Opinion: On the Campaign Couch ... with JB

Q: The other day I saw a programme of TV ads from the past and lots of them were still great - why aren't they recycled and re-used, thus reducing the waste of producing new ads which often aren't so good?

A: Lots of reasons; some sound and commercial and some deeply, shamefully irresponsible. Let's start with the first group: it's much the smaller.

Brands, if left alone, age. Or, to be a little more accurate, when brands are left alone, other competitive brands around them get regularly spring-cleaned and prettified. So that a brand that seemed in its mid-twenties 20 years ago, and hasn't aged a bit since, can quite easily seem to be ready for the retirement home when auditioned against all those sprightly alternatives that have been so lovingly and consistently refreshed. Brands, if left alone, decline. The fact that this is relative rather than absolute is irrelevant. All brands appeal relatively.

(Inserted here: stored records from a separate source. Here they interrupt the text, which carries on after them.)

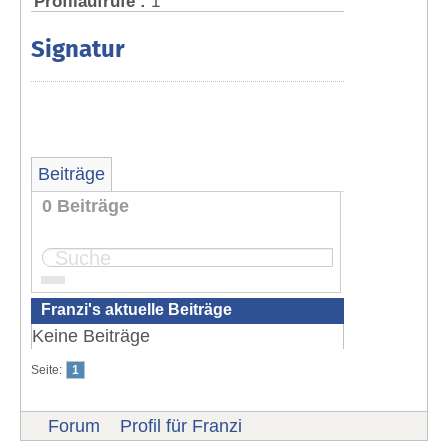
Profilaufrufe :
1
Signatur
Beiträge
0 Beiträge
Seite:
1
Franzi's aktuelle Beiträge
Keine Beiträge
Seite:
1
Forum
Profil für Franzi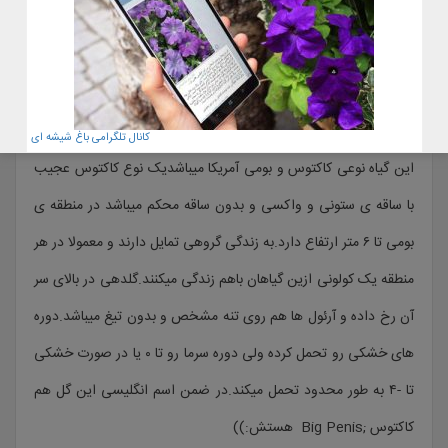
Lophocereus schottii
کانال تلگرامی باغ شیشه ای
این گیاه نوعی کاکتوس و بومی آمریکا میباشدیک نوع کاکتوس عجیب
با ساقه ی ستونی و واکسی و بدون ساقه محکم میباشد در منطقه ی
بومی تا ۶ متر ارتفاع دارد.به زندگی گروهی تمایل دارند و معمولا در هر
منطقه یک کولونی ازین گیاهان باهم زندگی میکنند.گلدهی در بالای سر
آن رخ داده و آرئول ها هم روی تنه مشخص و بدون تیغ میباشد.دوره
های خشکی رو تحمل کرده ولی دوره سرما رو تا ۰ یا در صورت خشکی
تا -۴ به طور محدود تحمل میکند.در ضمن اسم انگلیسی این گل هم
کاکتوس ;Big Penis هستش:))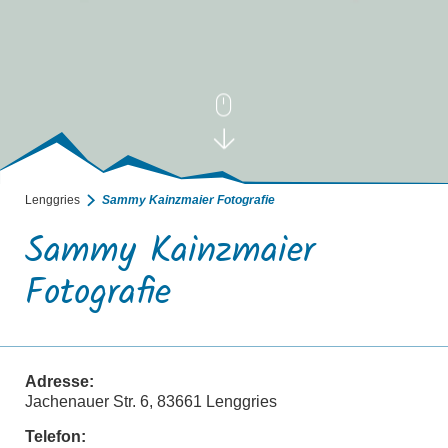
Lenggries
Sammy Kainzmaier Fotografie
Sammy Kainzmaier
Fotografie
Adresse:
Jachenauer Str. 6, 83661 Lenggries
Telefon: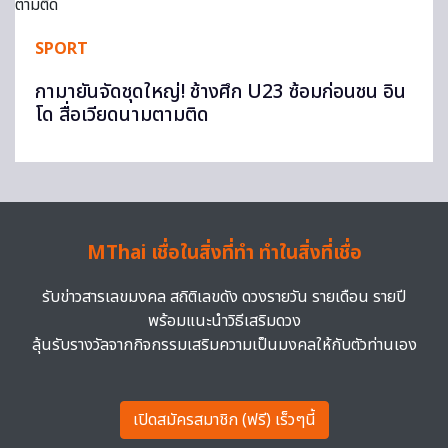
SPORT
กามายันจัดชุดใหญ่! ช้างศึก U23 ซ้อมก่อนชน อิน
โด สื่อเวียดนามตามติด
MThai เชื่อในสิ่งที่ทำ ทำในสิ่งที่เชื่อ
รับข่าวสารเลขมงคล สถิติเลขดัง ดวงรายวัน รายเดือน รายปี
พร้อมแนะนำวิธีเสริมดวง
ลุ้นรับรางวัลจากกิจกรรมเสริมความเป็นมงคลให้กับตัวท่านเอง
เปิดสมัครสมาชิก (ฟรี) เร็วๆนี้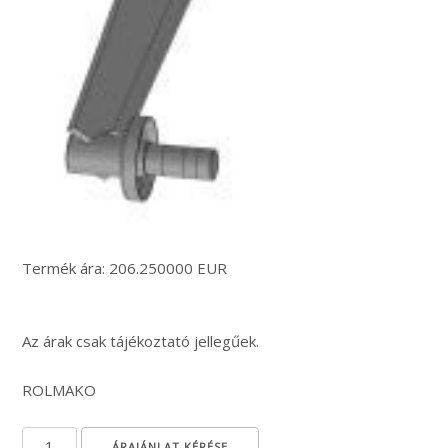
Termék ára: 206.250000 EUR
Az árak csak tájékoztató jellegűek.
ROLMAKO
Tárcsa tartó láb (hátsó standard) mennyiség
ÁRAJÁNLAT KÉRÉSE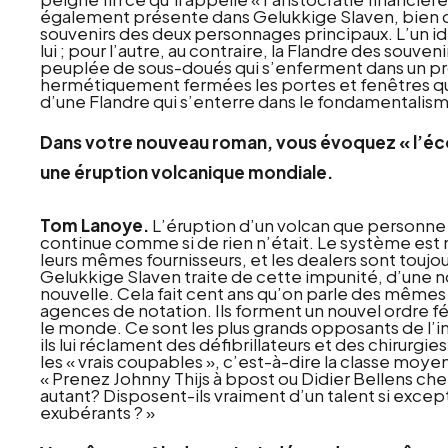
également présente dans Gelukkige Slaven, bien qu
souvenirs des deux personnages principaux. L’un idéali
lui ; pour l’autre, au contraire, la Flandre des souven
peuplée de sous-doués qui s’enferment dans un pr
hermétiquement fermées les portes et fenêtres qui
d’une Flandre qui s’enterre dans le fondamentalisme
Dans votre nouveau roman, vous évoquez « l’éc
une éruption volcanique mondiale.
Tom Lanoye.
L’éruption d’un volcan que personne n’
continue comme si de rien n’était. Le système est m
leurs mêmes fournisseurs, et les dealers sont toujou
Gelukkige Slaven traite de cette impunité, d’une nouv
nouvelle. Cela fait cent ans qu’on parle des mêmes
agences de notation. Ils forment un nouvel ordre fé
le monde. Ce sont les plus grands opposants de l’in
ils lui réclament des défibrillateurs et des chirurgi
les « vrais coupables », c’est-à-dire la classe moy
« Prenez Johnny Thijs à bpost ou Didier Bellens ch
autant? Disposent-ils vraiment d’un talent si exceptio
exubérants ? »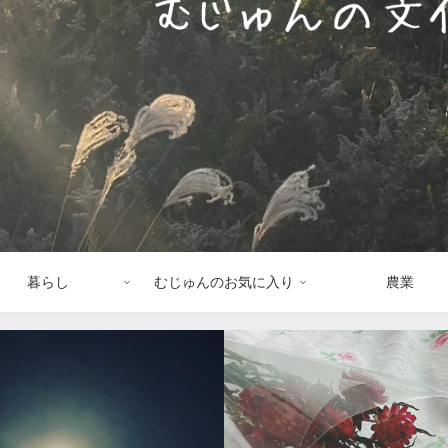
暮らし
むじゅんのお気に入り
農業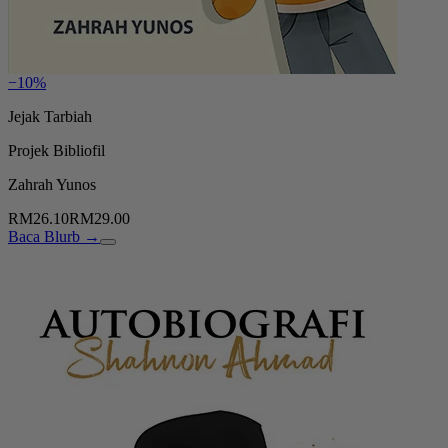
−10%
Jejak Tarbiah
Projek Bibliofil
Zahrah Yunos
RM26.10
RM29.00
Baca Blurb →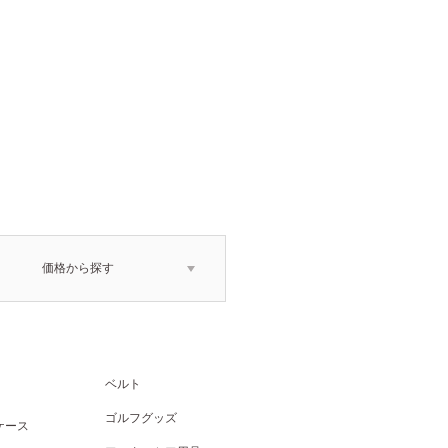
価格から探す
ベルト
ゴルフグッズ
ケース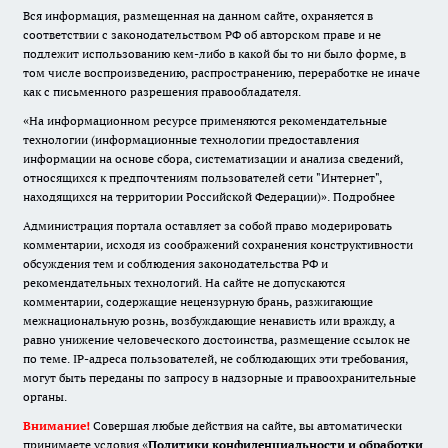
Вся информация, размещенная на данном сайте, охраняется в
соответствии с законодательством РФ об авторском праве и не
подлежит использованию кем-либо в какой бы то ни было форме, в
том числе воспроизведению, распространению, переработке не иначе
как с письменного разрешения правообладателя.
«На информационном ресурсе применяются рекомендательные
технологии (информационные технологии предоставления
информации на основе сбора, систематизации и анализа сведений,
относящихся к предпочтениям пользователей сети "Интернет",
находящихся на территории Российской Федерации)».
Подробнее
Администрация портала оставляет за собой право модерировать
комментарии, исходя из соображений сохранения конструктивности
обсуждения тем и соблюдения законодательства РФ и
рекомендательных технологий. На сайте не допускаются
комментарии, содержащие нецензурную брань, разжигающие
межнациональную рознь, возбуждающие ненависть или вражду, а
равно унижение человеческого достоинства, размещение ссылок не
по теме. IP-адреса пользователей, не соблюдающих эти требования,
могут быть переданы по запросу в надзорные и правоохранительные
органы.
Внимание!
Совершая любые действия на сайте, вы автоматически
принимаете условия «
Политики конфиденциальности и обработки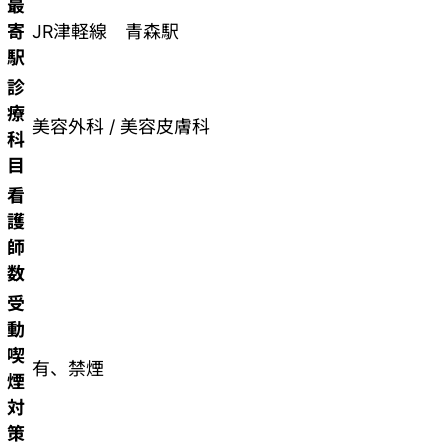
最
寄
JR津軽線 青森駅
駅
診
療
美容外科 / 美容皮膚科
科
目
看
護
師
数
受
動
喫
有、禁煙
煙
対
策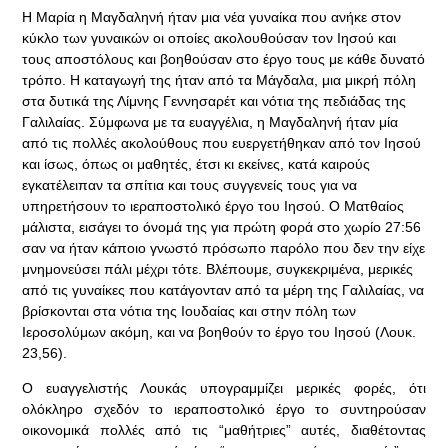
Η Μαρία η Μαγδαληνή ήταν μια νέα γυναίκα που ανήκε στον
κύκλο των γυναικών οι οποίες ακολουθούσαν τον Ιησού και
τους αποστόλους και βοηθούσαν στο έργο τους με κάθε δυνατό
τρόπο. Η καταγωγή της ήταν από τα Μάγδαλα, μια μικρή πόλη
στα δυτικά της Λίμνης Γεννησαρέτ και νότια της πεδιάδας της
Γαλιλαίας. Σύμφωνα με τα ευαγγέλια, η Μαγδαληνή ήταν μία
από τις πολλές ακολούθους που ευεργετήθηκαν από τον Ιησού
και ίσως, όπως οι μαθητές, έτσι κι εκείνες, κατά καιρούς
εγκατέλειπαν τα σπίτια και τους συγγενείς τους για να
υπηρετήσουν το ιεραποστολικό έργο του Ιησού. Ο Ματθαίος
μάλιστα, εισάγει το όνομά της για πρώτη φορά στο χωρίο 27:56
σαν να ήταν κάποιο γνωστό πρόσωπο παρόλο που δεν την είχε
μνημονεύσει πάλι μέχρι τότε. Βλέπουμε, συγκεκριμένα, μερικές
από τις γυναίκες που κατάγονταν από τα μέρη της Γαλιλαίας, να
βρίσκονται στα νότια της Ιουδαίας και στην πόλη των
Ιεροσολύμων ακόμη, και να βοηθούν το έργο του Ιησού (Λουκ.
23,56).
Ο ευαγγελιστής Λουκάς υπογραμμίζει μερικές φορές, ότι
ολόκληρο σχεδόν το ιεραποστολικό έργο το συντηρούσαν
οικονομικά πολλές από τις “μαθήτριες” αυτές, διαθέτοντας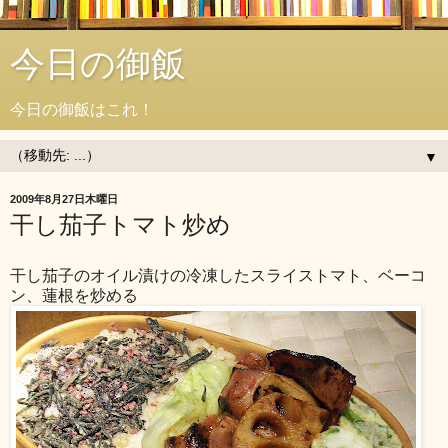
今日の御飯
今日の御飯はこれ！
▼
2009年8月27日木曜日
干し茄子トマト炒め
干し茄子のオイル漬けの冷凍したスライストマト、ベーコ
ン、蓮根を炒める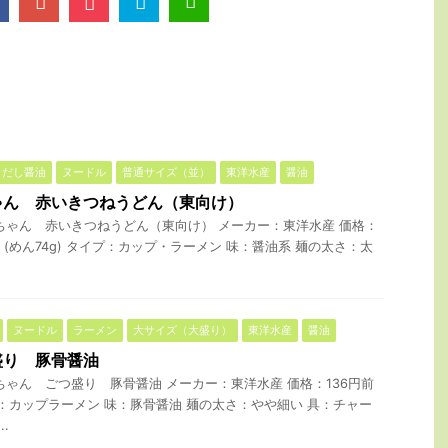
だし醤油
ヌードル
普通サイズ（並）
東洋水産
醤油
ゃん 赤いきつねうどん（東向け）
ちゃん 赤いきつねうどん（東向け） メーカー：東洋水産 価格：
g (めん74g) タイプ：カップ・ラーメン 味：醤油系 麺の太さ：太
ヌードル
ラーメン
大サイズ（大盛り）
東洋水産
醤油
盛り 豚骨醤油
ちゃん ごつ盛り 豚骨醤油 メーカー：東洋水産 価格：136円前
タイプ：カップラーメン 味：豚骨醤油 麺の太さ：やや細い 具：チャー
.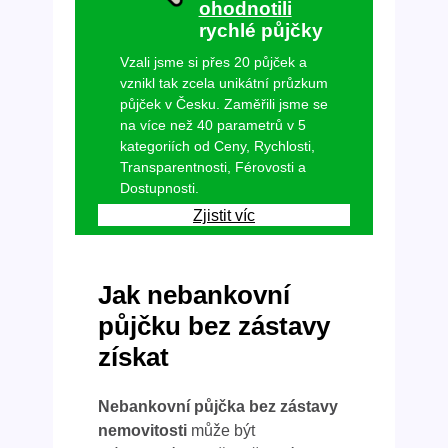
ohodnotili
rychlé půjčky
Vzali jsme si přes 20 půjček a
vznikl tak zcela unikátní průzkum
půjček v Česku. Zaměřili jsme se
na více než 40 parametrů v 5
kategoriích od Ceny, Rychlosti,
Transparentnosti, Férovosti a
Dostupnosti.
Zjistit víc
Jak nebankovní
půjčku bez zástavy
získat
Nebankovní půjčka bez zástavy
nemovitosti
může být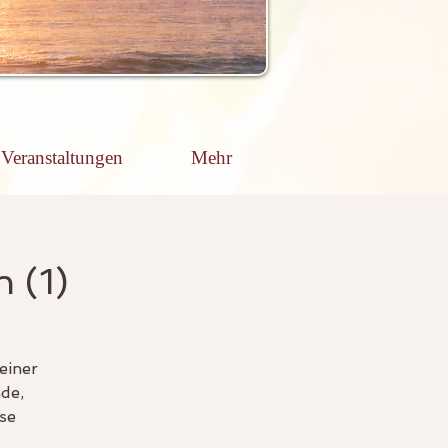
Veranstaltungen
Mehr
 (1)
einer
nde,
se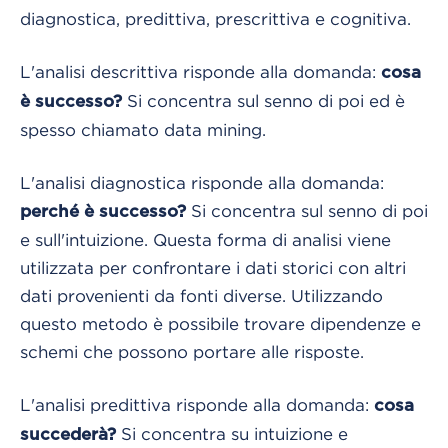
diagnostica, predittiva, prescrittiva e cognitiva.
L'analisi descrittiva risponde alla domanda:
cosa
Si concentra sul senno di poi ed è
è successo?
spesso chiamato data mining.
L'analisi diagnostica risponde alla domanda:
Si concentra sul senno di poi
perché è successo?
e sull'intuizione. Questa forma di analisi viene
utilizzata per confrontare i dati storici con altri
dati provenienti da fonti diverse. Utilizzando
questo metodo è possibile trovare dipendenze e
schemi che possono portare alle risposte.
L'analisi predittiva risponde alla domanda:
cosa
Si concentra su intuizione e
succederà?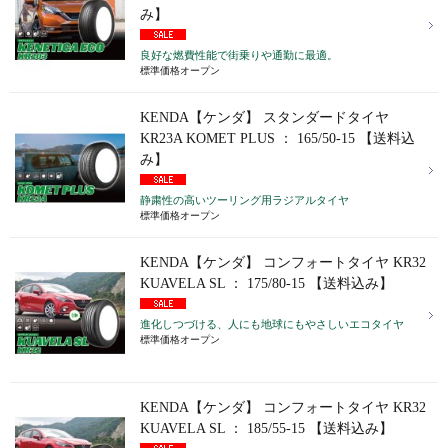
み】
良好な燃費性能で街乗りや通勤に最適。
標準価格オープン
KENDA【ケンダ】 スタンダードタイヤ
KR23A KOMET PLUS ： 165/50-15 【送料込
み】
静粛性の高いツーリング用ラジアルタイヤ
標準価格オープン
KENDA【ケンダ】 コンフォートタイヤ KR32
KUAVELA SL ： 175/80-15 【送料込み】
進化しつづける、人にも地球にもやさしいエコタイヤ
標準価格オープン
KENDA【ケンダ】 コンフォートタイヤ KR32
KUAVELA SL ： 185/55-15 【送料込み】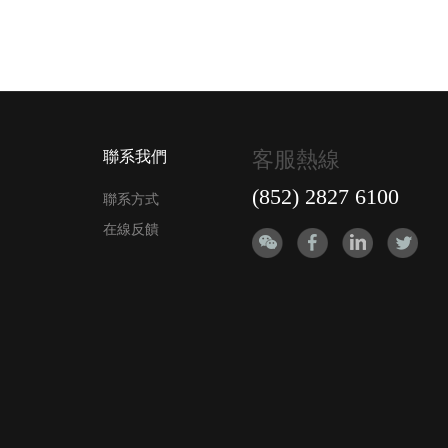
客服熱線
聯系我們
(852) 2827 6100
聯系方式
在線反饋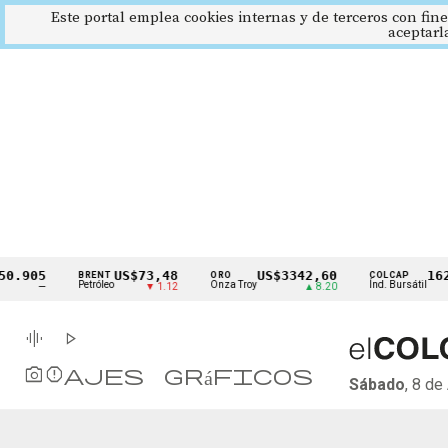
Este portal emplea cookies internas y de terceros con fine
aceptarl
Cintillo
0.905
US$73,48
US$3342,60
162
BRENT
ORO
COLCAP
de
Petróleo
Onza Troy
Índ. Bursátil
—
▼ 1.12
▲ 8.20
indicadores
económicos
Colombia
graphic_eq
play_arrow
photo_camera
Reportajes gráficos
Sábado
, 8 d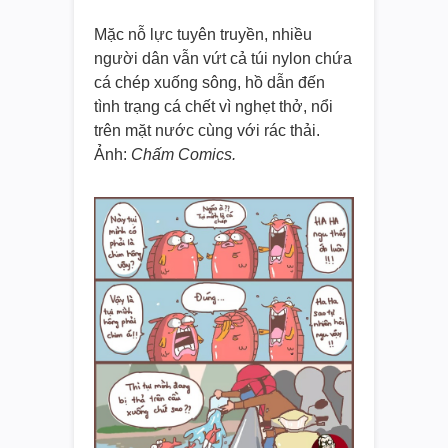
Mặc nỗ lực tuyên truyền, nhiều
người dân vẫn vứt cả túi nylon chứa
cá chép xuống sông, hồ dẫn đến
tình trạng cá chết vì nghẹt thở, nổi
trên mặt nước cùng với rác thải.
Ảnh:
Chấm Comics.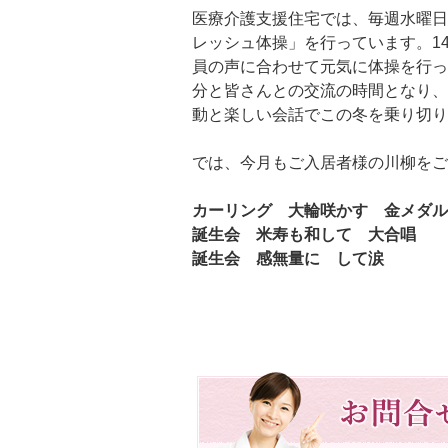
医療介護支援住宅では、毎週水曜日
レッシュ体操」を行っています。14
員の声に合わせて元気に体操を行っ
分と皆さんとの交流の時間となり、
動と楽しい会話でこの冬を乗り切り
では、今月もご入居者様の川柳をご
カーリング 大輪咲かす 金メダル
誕生会 米寿も和して 大合唱
誕生会 感無量に して涙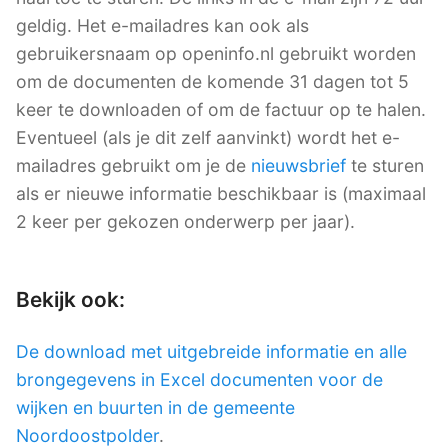
geldig. Het e-mailadres kan ook als
gebruikersnaam op openinfo.nl gebruikt worden
om de documenten de komende 31 dagen tot 5
keer te downloaden of om de factuur op te halen.
Eventueel (als je dit zelf aanvinkt) wordt het e-
mailadres gebruikt om je de
nieuwsbrief
te sturen
als er nieuwe informatie beschikbaar is (maximaal
2 keer per gekozen onderwerp per jaar).
Bekijk ook:
De download met uitgebreide informatie en alle
brongegevens in Excel documenten voor de
wijken en buurten in de gemeente
Noordoostpolder
.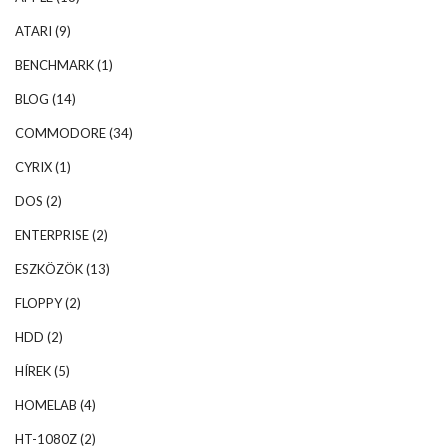
ATARI
(9)
BENCHMARK
(1)
BLOG
(14)
COMMODORE
(34)
CYRIX
(1)
DOS
(2)
ENTERPRISE
(2)
ESZKÖZÖK
(13)
FLOPPY
(2)
HDD
(2)
HÍREK
(5)
HOMELAB
(4)
HT-1080Z
(2)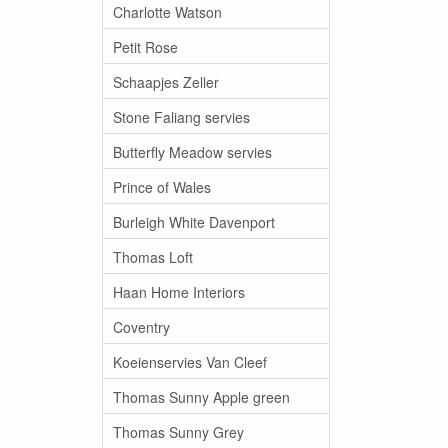
Charlotte Watson
Petit Rose
Schaapjes Zeller
Stone Faliang servies
Butterfly Meadow servies
Prince of Wales
Burleigh White Davenport
Thomas Loft
Haan Home Interiors
Coventry
Koeienservies Van Cleef
Thomas Sunny Apple green
Thomas Sunny Grey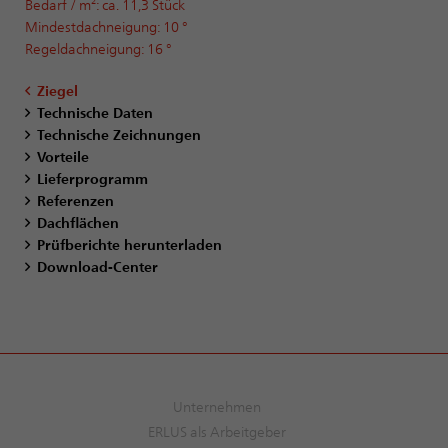
Bedarf / m²: ca. 11,3 Stück
Mindestdachneigung: 10 °
Regeldachneigung: 16 °
Ziegel
Technische Daten
Technische Zeichnungen
Vorteile
Lieferprogramm
Referenzen
Dachflächen
Prüfberichte herunterladen
Download-Center
Unternehmen
ERLUS als Arbeitgeber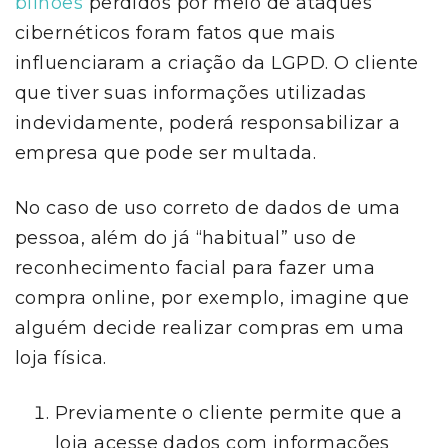
bilhões
perdidos por meio de ataques
cibernéticos foram fatos que mais
influenciaram a criação da LGPD. O cliente
que tiver suas informações utilizadas
indevidamente, poderá responsabilizar a
empresa que pode ser multada.
No caso de uso correto de dados de uma
pessoa, além do já “habitual” uso de
reconhecimento facial para fazer uma
compra online, por exemplo, imagine que
alguém decide realizar compras em uma
loja física.
Previamente o cliente permite que a
loja acesse dados com informações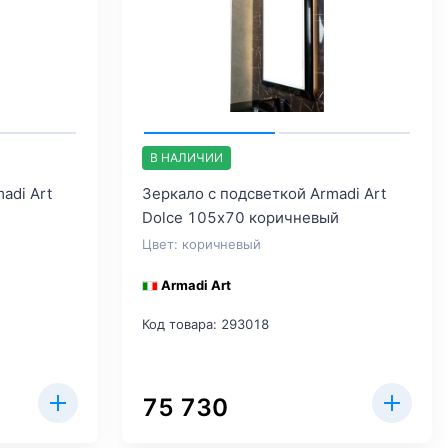
В НАЛИЧИИ
adi Art
Зеркало с подсветкой Armadi Art
Dolce 105х70 коричневый
Цвет: коричневый
Armadi Art
Код товара: 293018
75 730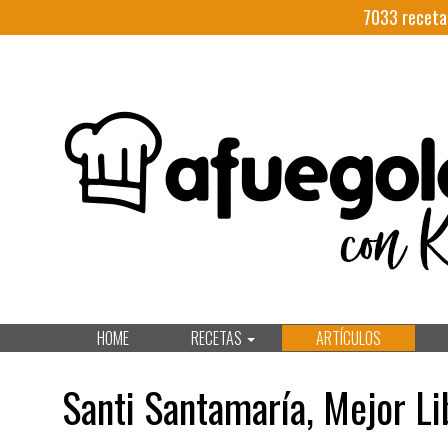
7033
receta
HOME
RECETAS
ARTÍCULOS
Santi Santamaría, Mejor L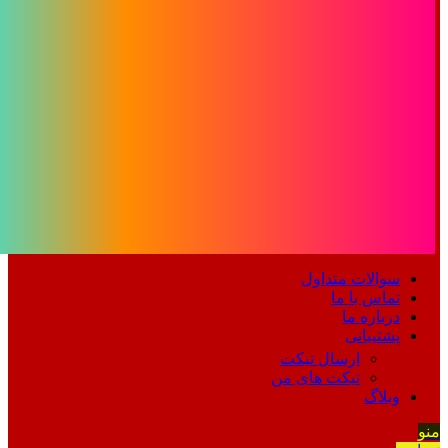
سوالات متداول
تماس با ما
درباره ما
پشتیبانی
ارسال تیکت
تیکت های من
وبلاگ
منو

So there is a genuine danger that clothing a brand in its old advertising, however wonderful, will very gradually condemn that brand to playing smaller and smaller bit parts. And once a brand is considered only for bit parts, it will never be picked to play the lead again.

There are some exceptions. Brands that put great store by their provenance, or brands that are celebrating more-or-less authentic anniversaries, can use good old advertising to great effect. Persil and Hovis have been doing it recently but neither will be doing it for very long.

Then there are the deeply shameful reasons for good advertising being prematurely retired. It's mostly to do with our old friend churn, what I wrote about recently. New marketing directors, new advertising agencies, new company owners all like to make a public statement: "Things are different round here! We're shaking things up!"

And the budget they hijack in order to make that statement is the brand's budget. The trouble is, the brand may well not need to be shaken up at all. What most successful brands need is constant, affectionate maintenance. The real question to be asked of that wonderful advertising from years ago is not, why aren't they still running it? But why haven't they had the intelligence and sensitivity to develop its precise contemporary equivalent?

Agencies don't often look for inspiration from pack designers. But the best pack designers are brilliant at making deft little regular changes to treasured packs so that, while never seeming to change, the packs never get any older. That's an extremely unselfish skill; they're not using the brand's money to say, look at me! But then the best brand custodians have always been unselfish people.

Q: I have agreed to be on a jury for a prestigious advertising awards jury. Other judges include clients, creatives, producers, writers, broadcasters. I have read the judging guidelines and as usual it's emphatically about innovation and originality. My experience as a consumer is that the most memorable advertising is sometimes not that original - it's just well done and engaging. My touchstone for this is "Compare The Meerkat/Market.com" - not that original, but clever, entertaining and strategically very astute. I think the judging guidelines would exclude it. So I'm not sure how hard to fight for that kind of work in the jury room. What do your 89 years of experience suggest?

A: Long ago (as it happens, 89 years ago exactly), the most prestigious creative award I knew was a Silver Quill from the WPN (or World's Press News). Awards were different then. They weren't assumed to be proof of efficacy or evidence of creativity. They applauded finely crafted pieces of persuasion in which some act of imagination had transformed the potentially banal into a delight. They tended to value what Henry J Heinz or George Washington Carver (or possibly both) set as their personal goals: "To do the common thing uncommonly well."

So I agree with you. Doing the common thing uncommonly well is precisely what a lot of brands need to do - and it's uncommonly difficult. It may well be the most difficult thing in the whole of advertising. I certainly reserve my greatest admiration for those who can do it. So perhaps, when you have your first meeting with your fellow jurists, you could suggest that a special award be allocated for just such a category. Examples are few and childishly easy to identify. And large chunks of the advertising trade - meaning those who appreciate fine advertising even more than fine advertisements - will rise up in gratitude for your enlightenment.